Directions for this task> Set down each line of the material that follows exactly, and leave its pictures out.

Given information>
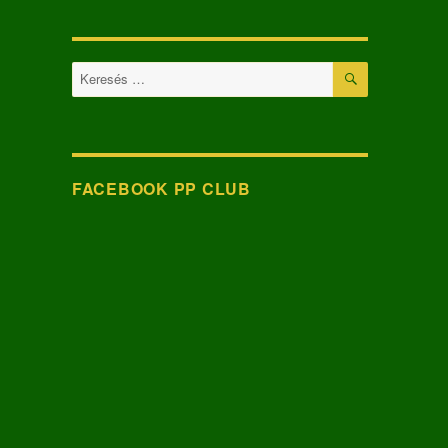
KERESÉS
Keresés
a
következő
kifejezésre:
FACEBOOK PP CLUB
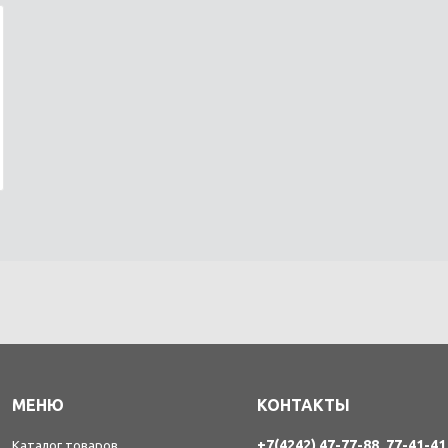
МЕНЮ
КОНТАКТЫ
+7(4242) 47-77-88, 77-41-41
Каталог товаров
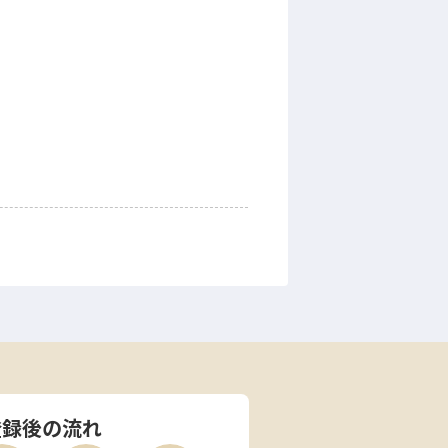
登録後の流れ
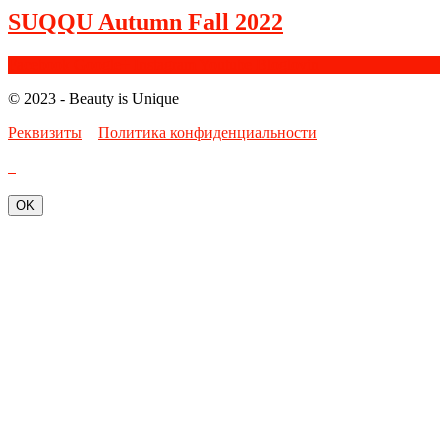
SUQQU Autumn Fall 2022
Facebook
Google+
Instagram
Youtube
Bloglovin
© 2023 - Beauty is Unique
Реквизиты
Политика конфиденциальности
OK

Worked solution>
KERESÉS
Keresés
a
következő
kifejezésre:
FACEBOOK PP CLUB
МЕНЮ
КОНТАКТЫ
+7(4242) 47-77-88, 77-41-41
Каталог товаров
登録後の流れ
SUQQU Autumn Fall 2022
Facebook
Google+
Instagram
Youtube
Bloglovin
© 2023 - Beauty is Unique
Реквизиты
Политика конфиденциальности
OK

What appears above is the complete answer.